By Jared E. Knicley
Debt-for-nature swaps are an innovative and potentially powerful mechanism for addressing the significant issues of indebtedness and environmental degradation in the developing world. Over the past twenty-five years, debt-for-nature swaps have evolved across many dimensions to their present-day typology of bilateral fund-generators that capitalize projects fairly describable as both “environmental” and “developmental.” Through a study of four representative debt-for-nature swaps, this Article analyzes the original conception of the debt-for-nature swap and the evolution of swap typologies as they relate to the conception and realization of indigenous rights.
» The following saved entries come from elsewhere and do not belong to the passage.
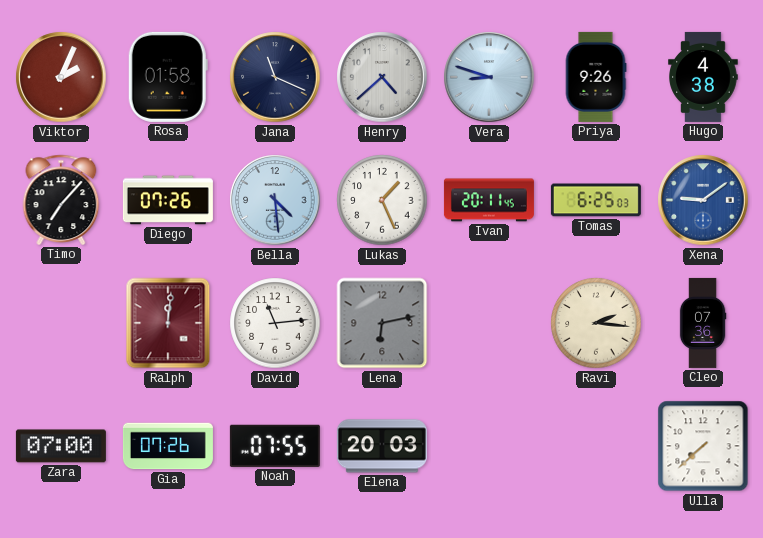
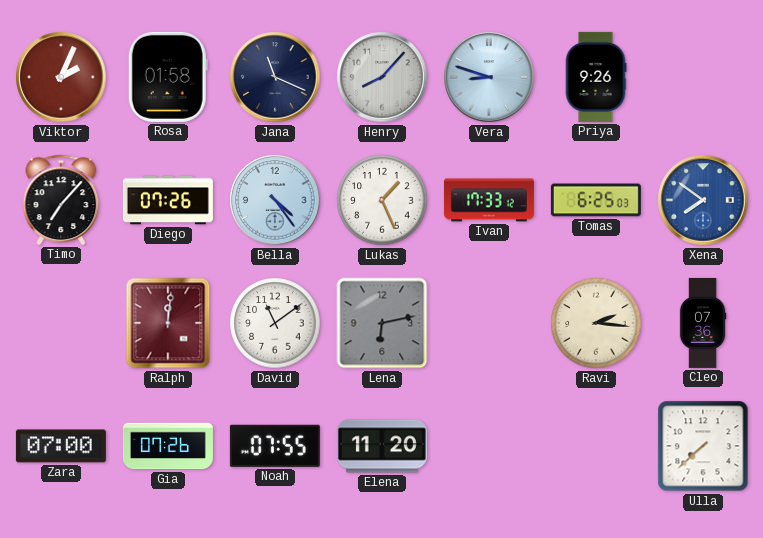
Henry: 4:38 -> 8:07
Hugo: 4:38 -> none
Bella: 4:29 -> 4:24
Ivan: 20:11 -> 17:33
Xena: 9:09 -> 7:51
David: 11:14 -> 11:09
Elena: 20:03 -> 11:20
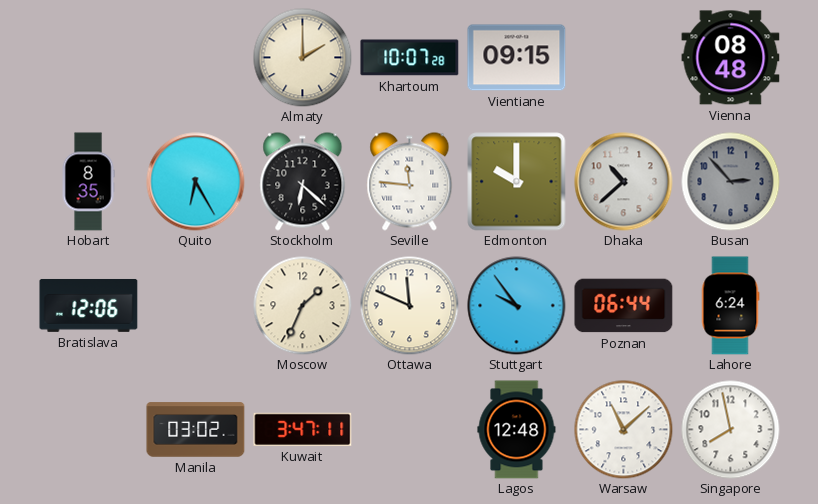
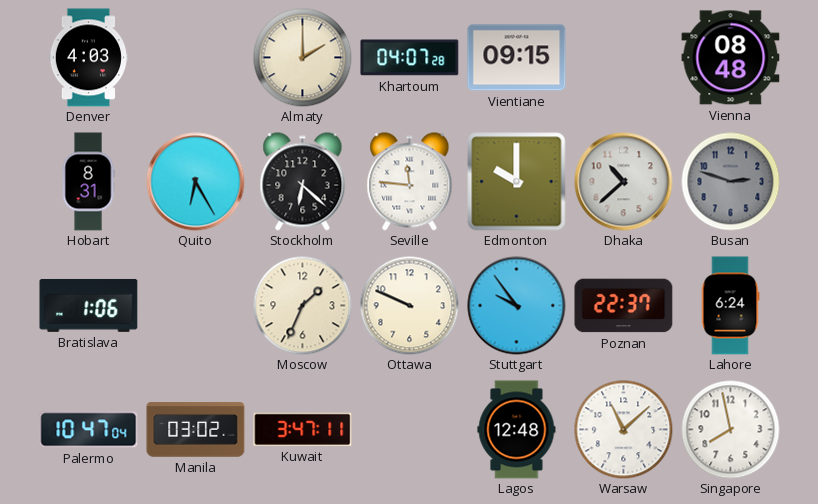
Denver: none -> 4:03
Khartoum: 10:07 -> 04:07
Hobart: 8:35 -> 8:31
Busan: 2:53 -> 2:48
Bratislava: 12:06 -> 1:06
Ottawa: 11:49 -> 9:49
Poznan: 06:44 -> 22:37
Palermo: none -> 10:47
It further argues that while the trend in debt-for-nature swaps has been the increased participation of indigenous groups, the actual level of participation envisioned under debt-for-nature statutes is ambiguous and, thus, the level of protection of indigenous rights varies from swap to swap. The Article concludes by providing several procedural recommendations for improving the realization of indigenous rights under debt-for-nature swaps and by critically analyzing the potential evolutionary trajectory of debt-for-nature swaps with regard to impacts on indigenous rights.
Cite as: Jared E. Knicley, Debt, Nature, and Indigenous Rights: Twenty-five Years of Debt-for-Nature Evolution, 36 Harv. Envtl. L. Rev. 79 (2012).